__DATA SUPPLIED__:
----------------------------------------
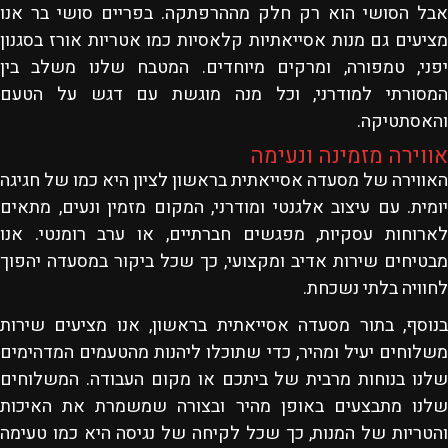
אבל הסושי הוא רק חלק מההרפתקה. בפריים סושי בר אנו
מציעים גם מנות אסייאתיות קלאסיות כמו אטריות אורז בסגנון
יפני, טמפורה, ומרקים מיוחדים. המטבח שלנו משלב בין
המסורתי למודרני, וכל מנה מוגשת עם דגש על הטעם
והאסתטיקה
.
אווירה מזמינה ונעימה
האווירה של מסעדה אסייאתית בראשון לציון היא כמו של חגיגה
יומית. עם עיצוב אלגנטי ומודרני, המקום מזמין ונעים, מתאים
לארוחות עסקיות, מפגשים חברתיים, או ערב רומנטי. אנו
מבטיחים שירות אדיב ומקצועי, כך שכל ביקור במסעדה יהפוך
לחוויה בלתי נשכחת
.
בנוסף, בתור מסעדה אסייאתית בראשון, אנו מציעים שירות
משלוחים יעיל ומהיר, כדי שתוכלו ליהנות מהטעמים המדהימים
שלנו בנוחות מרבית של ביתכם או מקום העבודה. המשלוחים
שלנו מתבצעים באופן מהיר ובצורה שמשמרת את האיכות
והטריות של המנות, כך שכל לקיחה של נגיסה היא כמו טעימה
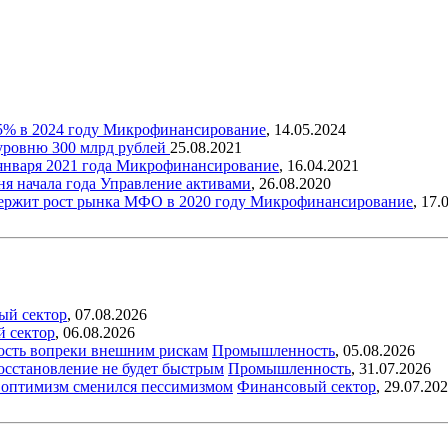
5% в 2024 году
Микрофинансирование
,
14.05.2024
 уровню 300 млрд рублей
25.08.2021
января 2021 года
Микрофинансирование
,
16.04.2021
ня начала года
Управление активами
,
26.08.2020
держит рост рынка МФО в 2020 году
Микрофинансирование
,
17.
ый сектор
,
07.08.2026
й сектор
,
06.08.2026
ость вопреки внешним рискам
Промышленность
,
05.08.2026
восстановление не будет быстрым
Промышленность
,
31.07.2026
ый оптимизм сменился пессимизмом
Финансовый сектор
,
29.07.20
----------------------------------------
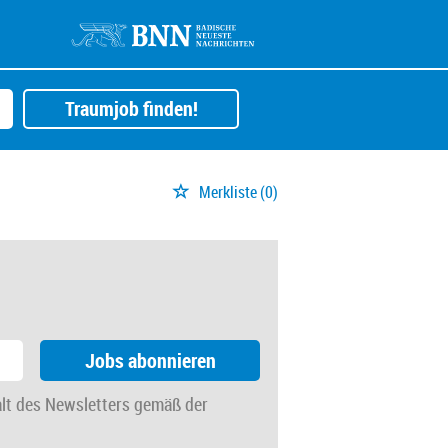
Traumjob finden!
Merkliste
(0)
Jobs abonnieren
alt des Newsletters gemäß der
----------------------------------------
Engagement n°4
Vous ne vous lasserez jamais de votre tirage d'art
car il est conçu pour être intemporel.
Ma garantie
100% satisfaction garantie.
----------------------------------------
__WHAT THE TASK REQUIRES__:
Search the records for the string "בראשון" and, wherever a line contains it, please copy that line.

__FINISHED EXERCISE__:
האווירה של מסעדה אסייאתית בראשון לציון היא כמו של חגיגה
בנוסף, בתור מסעדה אסייאתית בראשון, אנו מציעים שירות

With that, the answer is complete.